Bruxas de Salém
Os julgamentos das bruxas de Salém refere-se a uma série de audiências e processos de pessoas acusadas de bruxaria na cidade costeira de Salém, localizada no Condado de Essex, na Massachusetts colonial, entre fevereiro de 1693 e maio de 1694. Mais de duzentas pessoas foram acusadas, onde trinta foram consideradas culpadas, mas apenas vinte foram executados, dentre os quais dezenove por enforcamento — catorze mulheres e cinco homens — e uma mulher idosa por apedrejamento. Um outro homem, Giles Corey, foi torturado até a morte por recusar-se a confessar, e pelo menos cinco pessoas morreram na prisão.
Enquanto os julgamentos de bruxas começaram a desaparecer em grande parte da Europa em meados do século XVII, eles continuaram à margem da Europa e das colônias americanas. Os acontecimentos de 1692 à 1693 em Salém tornaram-se uma breve explosão de uma histeria no Novo Mundo, enquanto a prática já estava diminuindo na maior parte da Europa. Em Against Modern Sadducism (1668), Joseph Glanvill afirmou que podia provar a existência de bruxas e fantasmas do reino sobrenatural. Glanvill escreveu sobre a "negação da ressurreição corporal e dos espíritos [sobrenaturais]". Em seu tratado, Glanvill afirmou que os homens engenhosos deveriam crer em bruxas e aparições; se eles duvidavam da realidade dos espíritos, eles não só negavam demônios, mas também o Deus todo-poderoso.

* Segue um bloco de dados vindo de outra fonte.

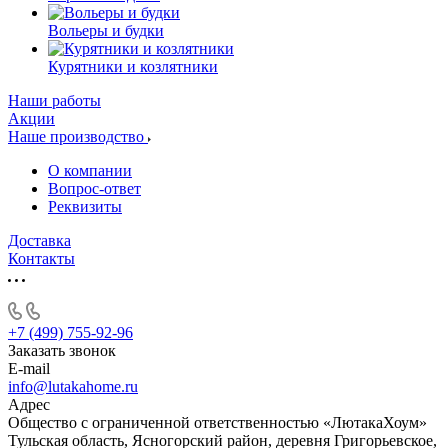
Вольеры и будки
Курятники и козлятники
Наши работы
Акции
Наше производство
О компании
Вопрос-ответ
Реквизиты
Доставка
Контакты
+7 (499) 755-92-96
Заказать звонок
E-mail
info@lutakahome.ru
Адрес
Общество с ограниченной ответственностью «ЛютакаХоум»
Тульская область, Ясногорский район, деревня Григорьевское,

Glanvill queria provar que o sobrenatural não podia ser negado; aqueles que negavam aparições eram considerados hereges, pois também refutavam suas crenças em anjos. Obras de homens como Glanvill e Cotton Mather tentaram provar que "os demônios estavam vivos".
Acusações
Os julgamentos foram iniciados depois que as pessoas foram acusadas de bruxaria, principalmente por adolescentes como Elizabeth Hubbard, de 17 anos, bem como algumas outras ainda mais jovens.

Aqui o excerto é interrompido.